Hezbollah's arsenal caught the West off guard?

According to the media and most experts, the sophistication and the power of the Hezbollah's arsenal has been a surprise for the West and the Israeli military. Few hours ago, a french military expert, Pierre Servent told TV Channel France 3 that is has been a surprise to see Hezbollah using 'long-range' missiles in addition to its "traditional" russian-made rockets 'Katyucha'.

The use of antiship cruise missiles like iranian-made C-802 showed two things: first that Hezbollah has militarized its strategy, second that countries like Iran, China and else certainly took part in the proliferation of weapons in this region that truly doesn't need it. Once again, the armament of Hezbollah shows that the so-called "non-proliferation policy" has been a failure for years and that's still the same countries which provide terrorists with armaments.

Media sources told Western intelligence had been surprised and that it didn't know Hezbollah had such weapons. Analysts here don't think so as arms-trafficking has grown in the region for years and that US Intelligence as Israeli intelligence monitored ongoing deliveries of armaments from tierce countries to Hezbollah in Lebanon. Furthermore, Syria could certainly have provided Hezbollah with armaments it bought from Iran, China and Russia. This may be an 'indirect' proliferation network that armed Hezbollah, but this proliferation still originates from the same countries which help Iran to build nuclear facilities or which help North Korea to continue its aggressive policy.

"The fact that Hezbollah used such sophisticated weapons against Israel has clearly been no surprise at all for intelligence officials" a source told ISRIA. A 2-minute OSINT investigation shows that there has been growing concern over such a proliferation for years and years. 'Recently', on January 13, 2005 (1 years and a half ago); The Russian newspaper Kommersant reported of Russian plans to sell a number of missile systems to Syria. Moscow allegedly renounced because of the ties between Damascus and Hezbollah. Yet it never really halted its armaments' deliveries to Syria.

On February 2005, the Centre for Analysis of Strategies and Technologies via its Moscow Defense Brief warned that Russia should pay increased attention to the possibility of real military threats as a consequence of Russian arms deliveries to Syria or other nations unfriendly to Israel. A 2001 report by Oksana Antonenko for the Middle East Review of International Affairs entitled Russia's Military Involvement in the Middle East showed there have been constant arms' deliveries to Iran (principally) and Syria from 1992 to 2000. "Syria is viewed as a priority customer for Russian military cooperation and arms sales in the Middle East and is thought to have the potential to become the third largest Russian arms customer (after China and India)" one can read in the report. Rocket launchers regularly are a big part of the deal.

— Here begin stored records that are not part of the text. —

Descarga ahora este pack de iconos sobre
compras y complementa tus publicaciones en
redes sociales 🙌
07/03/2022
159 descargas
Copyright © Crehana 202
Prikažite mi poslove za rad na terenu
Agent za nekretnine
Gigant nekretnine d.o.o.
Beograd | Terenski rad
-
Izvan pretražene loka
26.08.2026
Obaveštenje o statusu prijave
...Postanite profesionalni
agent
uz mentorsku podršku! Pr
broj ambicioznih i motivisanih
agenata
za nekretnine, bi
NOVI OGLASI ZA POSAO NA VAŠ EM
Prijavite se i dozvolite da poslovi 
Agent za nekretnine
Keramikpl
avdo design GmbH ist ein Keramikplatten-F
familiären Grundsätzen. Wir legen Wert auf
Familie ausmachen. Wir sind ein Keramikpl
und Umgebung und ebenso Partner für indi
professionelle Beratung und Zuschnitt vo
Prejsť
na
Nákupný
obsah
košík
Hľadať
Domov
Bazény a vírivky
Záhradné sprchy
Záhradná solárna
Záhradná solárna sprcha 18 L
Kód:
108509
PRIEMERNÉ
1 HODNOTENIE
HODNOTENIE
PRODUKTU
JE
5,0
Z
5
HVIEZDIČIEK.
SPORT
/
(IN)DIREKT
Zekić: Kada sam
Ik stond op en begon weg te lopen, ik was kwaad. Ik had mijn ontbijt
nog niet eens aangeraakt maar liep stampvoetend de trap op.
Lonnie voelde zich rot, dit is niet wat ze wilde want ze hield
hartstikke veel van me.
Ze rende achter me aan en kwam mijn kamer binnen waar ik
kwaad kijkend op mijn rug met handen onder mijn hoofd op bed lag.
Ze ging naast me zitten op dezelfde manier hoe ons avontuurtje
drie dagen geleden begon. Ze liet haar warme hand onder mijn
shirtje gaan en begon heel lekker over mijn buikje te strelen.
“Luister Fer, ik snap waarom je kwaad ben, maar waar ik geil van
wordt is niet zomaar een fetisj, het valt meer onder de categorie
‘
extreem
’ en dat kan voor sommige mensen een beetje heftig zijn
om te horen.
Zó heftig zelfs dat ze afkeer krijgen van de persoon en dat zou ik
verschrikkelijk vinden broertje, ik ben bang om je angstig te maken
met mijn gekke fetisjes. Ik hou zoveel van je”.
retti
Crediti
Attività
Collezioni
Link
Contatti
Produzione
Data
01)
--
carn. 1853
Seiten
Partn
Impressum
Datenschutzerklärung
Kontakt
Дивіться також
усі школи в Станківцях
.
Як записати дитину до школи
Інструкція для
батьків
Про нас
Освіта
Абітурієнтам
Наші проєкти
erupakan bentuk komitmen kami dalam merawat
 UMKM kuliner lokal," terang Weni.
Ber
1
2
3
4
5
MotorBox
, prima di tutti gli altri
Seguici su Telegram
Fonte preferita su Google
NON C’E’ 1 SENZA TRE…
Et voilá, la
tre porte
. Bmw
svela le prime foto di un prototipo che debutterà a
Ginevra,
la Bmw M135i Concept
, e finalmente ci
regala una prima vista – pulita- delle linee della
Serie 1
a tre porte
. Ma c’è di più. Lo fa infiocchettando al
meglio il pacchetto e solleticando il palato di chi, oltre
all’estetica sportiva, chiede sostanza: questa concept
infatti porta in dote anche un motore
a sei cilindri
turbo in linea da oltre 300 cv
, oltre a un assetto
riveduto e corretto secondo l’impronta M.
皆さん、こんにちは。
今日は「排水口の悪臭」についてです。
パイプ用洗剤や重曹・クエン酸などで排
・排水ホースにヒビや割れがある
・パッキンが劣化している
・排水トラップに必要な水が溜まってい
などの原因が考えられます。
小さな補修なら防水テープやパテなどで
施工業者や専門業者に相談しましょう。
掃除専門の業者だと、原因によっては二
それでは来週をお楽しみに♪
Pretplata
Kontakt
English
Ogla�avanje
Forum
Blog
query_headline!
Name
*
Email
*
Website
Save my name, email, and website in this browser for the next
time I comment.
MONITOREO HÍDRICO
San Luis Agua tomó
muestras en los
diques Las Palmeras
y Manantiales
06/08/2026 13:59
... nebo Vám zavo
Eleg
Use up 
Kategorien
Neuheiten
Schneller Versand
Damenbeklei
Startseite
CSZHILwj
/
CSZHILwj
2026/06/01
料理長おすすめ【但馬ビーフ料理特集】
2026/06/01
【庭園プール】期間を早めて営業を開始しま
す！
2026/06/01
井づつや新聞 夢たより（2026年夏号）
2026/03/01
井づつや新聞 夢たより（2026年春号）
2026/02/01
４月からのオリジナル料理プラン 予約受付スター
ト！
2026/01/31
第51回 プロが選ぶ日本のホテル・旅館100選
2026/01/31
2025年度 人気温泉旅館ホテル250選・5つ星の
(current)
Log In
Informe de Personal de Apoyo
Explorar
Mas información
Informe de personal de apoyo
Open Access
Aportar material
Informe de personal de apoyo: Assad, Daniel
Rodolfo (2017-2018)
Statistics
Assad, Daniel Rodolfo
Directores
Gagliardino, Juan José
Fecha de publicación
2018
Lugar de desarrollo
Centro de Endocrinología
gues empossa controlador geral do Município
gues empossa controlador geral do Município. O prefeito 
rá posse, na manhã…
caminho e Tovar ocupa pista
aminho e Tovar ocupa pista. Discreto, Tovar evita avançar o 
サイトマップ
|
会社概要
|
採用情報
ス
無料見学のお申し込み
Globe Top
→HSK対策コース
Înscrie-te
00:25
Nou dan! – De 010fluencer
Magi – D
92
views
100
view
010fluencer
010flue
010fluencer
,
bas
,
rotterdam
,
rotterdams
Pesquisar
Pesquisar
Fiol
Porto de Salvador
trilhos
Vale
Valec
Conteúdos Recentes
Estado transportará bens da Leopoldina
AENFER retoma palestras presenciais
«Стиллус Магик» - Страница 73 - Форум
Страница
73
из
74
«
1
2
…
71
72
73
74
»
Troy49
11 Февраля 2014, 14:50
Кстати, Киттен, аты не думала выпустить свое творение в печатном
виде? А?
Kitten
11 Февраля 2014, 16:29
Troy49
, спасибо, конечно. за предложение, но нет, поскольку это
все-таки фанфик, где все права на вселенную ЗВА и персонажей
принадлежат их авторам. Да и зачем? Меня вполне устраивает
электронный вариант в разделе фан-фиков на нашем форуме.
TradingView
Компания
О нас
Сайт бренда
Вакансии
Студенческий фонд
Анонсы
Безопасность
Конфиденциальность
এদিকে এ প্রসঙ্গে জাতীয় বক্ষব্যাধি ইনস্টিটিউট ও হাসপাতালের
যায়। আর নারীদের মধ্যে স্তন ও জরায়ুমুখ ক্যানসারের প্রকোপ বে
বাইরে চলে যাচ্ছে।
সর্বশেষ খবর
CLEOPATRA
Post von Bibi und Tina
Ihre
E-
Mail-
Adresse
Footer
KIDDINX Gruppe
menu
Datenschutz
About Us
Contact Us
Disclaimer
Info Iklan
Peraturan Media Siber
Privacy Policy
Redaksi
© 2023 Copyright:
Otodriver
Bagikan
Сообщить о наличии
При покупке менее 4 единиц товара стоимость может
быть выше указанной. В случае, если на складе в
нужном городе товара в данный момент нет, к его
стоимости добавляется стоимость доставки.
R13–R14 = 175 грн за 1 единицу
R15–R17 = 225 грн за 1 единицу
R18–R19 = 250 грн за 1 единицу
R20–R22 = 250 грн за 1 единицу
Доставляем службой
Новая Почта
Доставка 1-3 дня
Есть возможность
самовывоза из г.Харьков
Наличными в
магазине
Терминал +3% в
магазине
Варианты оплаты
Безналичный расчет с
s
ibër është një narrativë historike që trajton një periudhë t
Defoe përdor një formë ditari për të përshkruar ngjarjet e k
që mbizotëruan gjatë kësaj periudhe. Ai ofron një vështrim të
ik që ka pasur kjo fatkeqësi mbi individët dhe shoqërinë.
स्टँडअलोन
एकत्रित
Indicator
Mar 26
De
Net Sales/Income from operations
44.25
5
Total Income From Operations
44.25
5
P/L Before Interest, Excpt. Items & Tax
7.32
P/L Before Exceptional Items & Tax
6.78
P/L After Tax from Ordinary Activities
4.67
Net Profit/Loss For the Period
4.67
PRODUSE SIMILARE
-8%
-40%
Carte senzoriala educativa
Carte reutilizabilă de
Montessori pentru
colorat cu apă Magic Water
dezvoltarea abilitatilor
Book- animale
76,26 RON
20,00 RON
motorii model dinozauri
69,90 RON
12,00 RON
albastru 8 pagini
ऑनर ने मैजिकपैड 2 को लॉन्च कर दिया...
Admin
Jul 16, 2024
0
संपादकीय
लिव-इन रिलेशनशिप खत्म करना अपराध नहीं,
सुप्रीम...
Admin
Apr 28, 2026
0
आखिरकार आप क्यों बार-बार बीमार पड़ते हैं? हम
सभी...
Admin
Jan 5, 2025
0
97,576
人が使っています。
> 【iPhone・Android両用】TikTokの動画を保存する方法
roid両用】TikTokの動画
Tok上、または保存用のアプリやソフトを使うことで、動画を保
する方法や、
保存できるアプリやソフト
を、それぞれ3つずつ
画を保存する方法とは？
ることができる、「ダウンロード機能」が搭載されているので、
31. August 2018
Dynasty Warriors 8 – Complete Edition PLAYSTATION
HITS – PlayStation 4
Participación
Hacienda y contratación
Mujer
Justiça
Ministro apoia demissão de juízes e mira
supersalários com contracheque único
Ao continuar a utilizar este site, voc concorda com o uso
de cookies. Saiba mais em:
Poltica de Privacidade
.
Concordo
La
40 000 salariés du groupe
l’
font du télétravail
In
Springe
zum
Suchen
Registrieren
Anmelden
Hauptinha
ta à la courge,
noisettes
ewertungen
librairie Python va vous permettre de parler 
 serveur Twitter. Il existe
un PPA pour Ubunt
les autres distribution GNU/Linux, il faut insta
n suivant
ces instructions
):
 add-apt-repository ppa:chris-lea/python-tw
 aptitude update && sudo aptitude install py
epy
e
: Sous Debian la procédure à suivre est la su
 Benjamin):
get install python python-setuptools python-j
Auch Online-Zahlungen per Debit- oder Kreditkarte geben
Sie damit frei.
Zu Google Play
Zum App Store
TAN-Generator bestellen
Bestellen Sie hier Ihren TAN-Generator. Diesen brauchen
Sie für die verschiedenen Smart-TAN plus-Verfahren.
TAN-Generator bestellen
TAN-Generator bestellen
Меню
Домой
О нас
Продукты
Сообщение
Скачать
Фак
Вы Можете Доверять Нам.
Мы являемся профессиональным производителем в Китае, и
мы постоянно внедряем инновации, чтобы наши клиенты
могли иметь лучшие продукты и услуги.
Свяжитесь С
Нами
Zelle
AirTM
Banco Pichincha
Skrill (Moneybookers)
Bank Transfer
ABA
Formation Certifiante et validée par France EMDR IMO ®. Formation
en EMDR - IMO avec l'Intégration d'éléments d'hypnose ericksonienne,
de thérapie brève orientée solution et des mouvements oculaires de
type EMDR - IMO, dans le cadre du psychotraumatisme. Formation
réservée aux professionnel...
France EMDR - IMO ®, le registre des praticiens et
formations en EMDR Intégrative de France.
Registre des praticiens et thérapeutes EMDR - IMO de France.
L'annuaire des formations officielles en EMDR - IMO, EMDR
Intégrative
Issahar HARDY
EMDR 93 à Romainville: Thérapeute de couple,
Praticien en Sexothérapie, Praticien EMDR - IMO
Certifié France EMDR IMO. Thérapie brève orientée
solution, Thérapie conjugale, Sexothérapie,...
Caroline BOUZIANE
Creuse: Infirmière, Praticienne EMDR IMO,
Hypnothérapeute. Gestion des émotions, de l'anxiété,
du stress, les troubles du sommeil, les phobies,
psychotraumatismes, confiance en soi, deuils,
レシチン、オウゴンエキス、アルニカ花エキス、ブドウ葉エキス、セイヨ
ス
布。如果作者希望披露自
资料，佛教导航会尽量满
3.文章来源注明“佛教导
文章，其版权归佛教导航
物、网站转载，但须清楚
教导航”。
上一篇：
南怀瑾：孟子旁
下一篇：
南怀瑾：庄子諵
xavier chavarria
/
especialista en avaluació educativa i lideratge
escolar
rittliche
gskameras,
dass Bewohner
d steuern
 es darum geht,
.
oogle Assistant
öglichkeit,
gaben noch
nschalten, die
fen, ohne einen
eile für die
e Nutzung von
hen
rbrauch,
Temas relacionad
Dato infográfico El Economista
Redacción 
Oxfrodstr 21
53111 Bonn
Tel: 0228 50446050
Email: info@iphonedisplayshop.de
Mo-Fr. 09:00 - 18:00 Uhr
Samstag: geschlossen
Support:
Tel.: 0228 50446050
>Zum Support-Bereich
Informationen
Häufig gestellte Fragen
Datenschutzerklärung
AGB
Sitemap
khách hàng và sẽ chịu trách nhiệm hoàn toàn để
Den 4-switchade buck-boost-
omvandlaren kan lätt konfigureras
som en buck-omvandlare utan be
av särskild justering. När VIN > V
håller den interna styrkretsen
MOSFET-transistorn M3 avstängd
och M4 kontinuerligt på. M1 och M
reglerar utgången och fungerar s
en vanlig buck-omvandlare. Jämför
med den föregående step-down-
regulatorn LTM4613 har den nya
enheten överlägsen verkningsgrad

More recently, on May 7, 2006, a Lebanese Druse Political Leader Walid Jumblatt (head of Lebanese Socialist Party) told Jerusalem Post there was no reason for the continued armament of Hizbullah (by Syria ...), because Israel was no longer in Lebanon (at that time)". According to James Philips for Human Events Online on July 14, 2006, "Iran provides the bulk of Hezbollah’s foreign support: arms, training, and money. Iranian Revolutionary Guards train Hezbollah terrorists and have provided them with sophisticated bombs and long range Katyusha rockets, such as the ones that detonated in Israel’s northern port of Haifa."

"Syria also has supported Hezbollah and permits Iran to use Syrian airfields to transport weapons, ammunition and equipment to its Lebanon-based allies." in 2003, Unclassified Estimates suggested that between 25 and 30 non-state groups (including Hizbullah) possess shoulder-fired SAMs (1). According to our sources, Syria has provided Hezbollah with several rockets it used since the beginning of the crisis, especially the 220-mm one that has been launched on a railway site in Haifa, Israel.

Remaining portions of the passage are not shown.